• eski türkçe'de hatun. kağan eşleri için kullanılırmış umumiyetle.
  • eski turk kaganlarinin esleri o kadar iri olurmus ki, bu kelime zaman icinde evrim gecirerek, iri yari kadinlar icin kullanilan katana kelimesine donusmus..
  • turkce'deki katun kelimesi daha sonra farsca'ya gecerek "hatoun" tarzinda bir fonetige sahip olan birseye donusmustur. oradan yine turkce'ye gecmistir. bir nevi birine bir cd odunc verip cizilmis olarak geri almak gibi (nasil da benzetme yaparim).
  • bir ekşi sözlük yazarı.
  • uçmuş bir yazar.
    (bkz: sourlines)
  • obi nehri bey anlamına gelen biya ile hatun anlamına gelen katun ırmaklarının birleşmesiyle oluşmuş..

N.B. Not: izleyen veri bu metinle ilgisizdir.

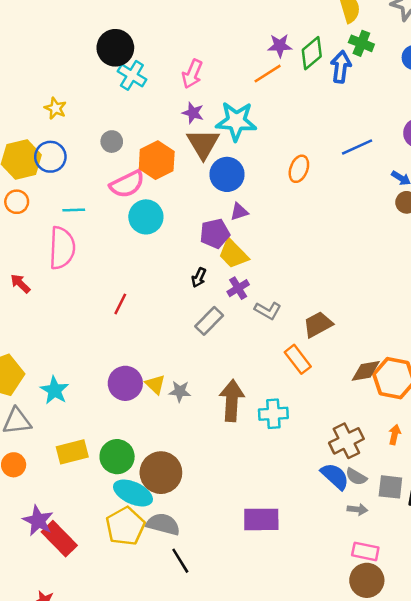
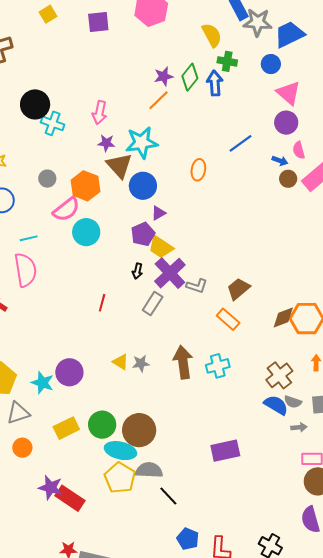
purple cross: (238, 288) -> (170, 273), size x1.8
red line: (120, 304) -> (102, 303), moved
purple circle: (125, 383) -> (69, 372), moved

    "bar hebraeus'un anlattığına göre, selçuk'un babası tukak* (timür-yaylı), hazar kağanının ordusunda komutandır. onun ölümünden sonra hanedan sülalesinin kurucusu olan selçuk, kağanın sarayında büyütülmüştür. selçuk dik başlı bir gençtir. kağanla konuşurken kafa tutar gibi davranmaktadır. katun, yani kraliçe bu işten hiç hoşlanmaz. bunun sonucu olarak selçuk saraydan uzaklaşır ya da uzaklaştırılır." arthur koestler - the thirteenth tribe

    (bkz: katun/@ay hatun), hatun
    (bkz: anşabacılılar), eci/@ibisile
  • soğdça hükmetmek isteyen kişi demektir.
  • zannımca (bkz: kadın) ve (bkz: hatun) kelimeleri ile ilişkilidir. ama kanıtlayamam.
  • eski türklerde -özellikle yazıtlarda kullanılan türkçeye dayanarak- kağanlık ailesinden olmayan kadınlar kız, koduz, yutuz sözcükleriyle anılmalarına karşın, kağan ailesinden olanlar katun ve kunçuy sanlarını taşırdı.

    divanü lugati’t-türk’ten öğrendiğimize göre, asil kadın anlamında oglagu katun da kullanılırdı.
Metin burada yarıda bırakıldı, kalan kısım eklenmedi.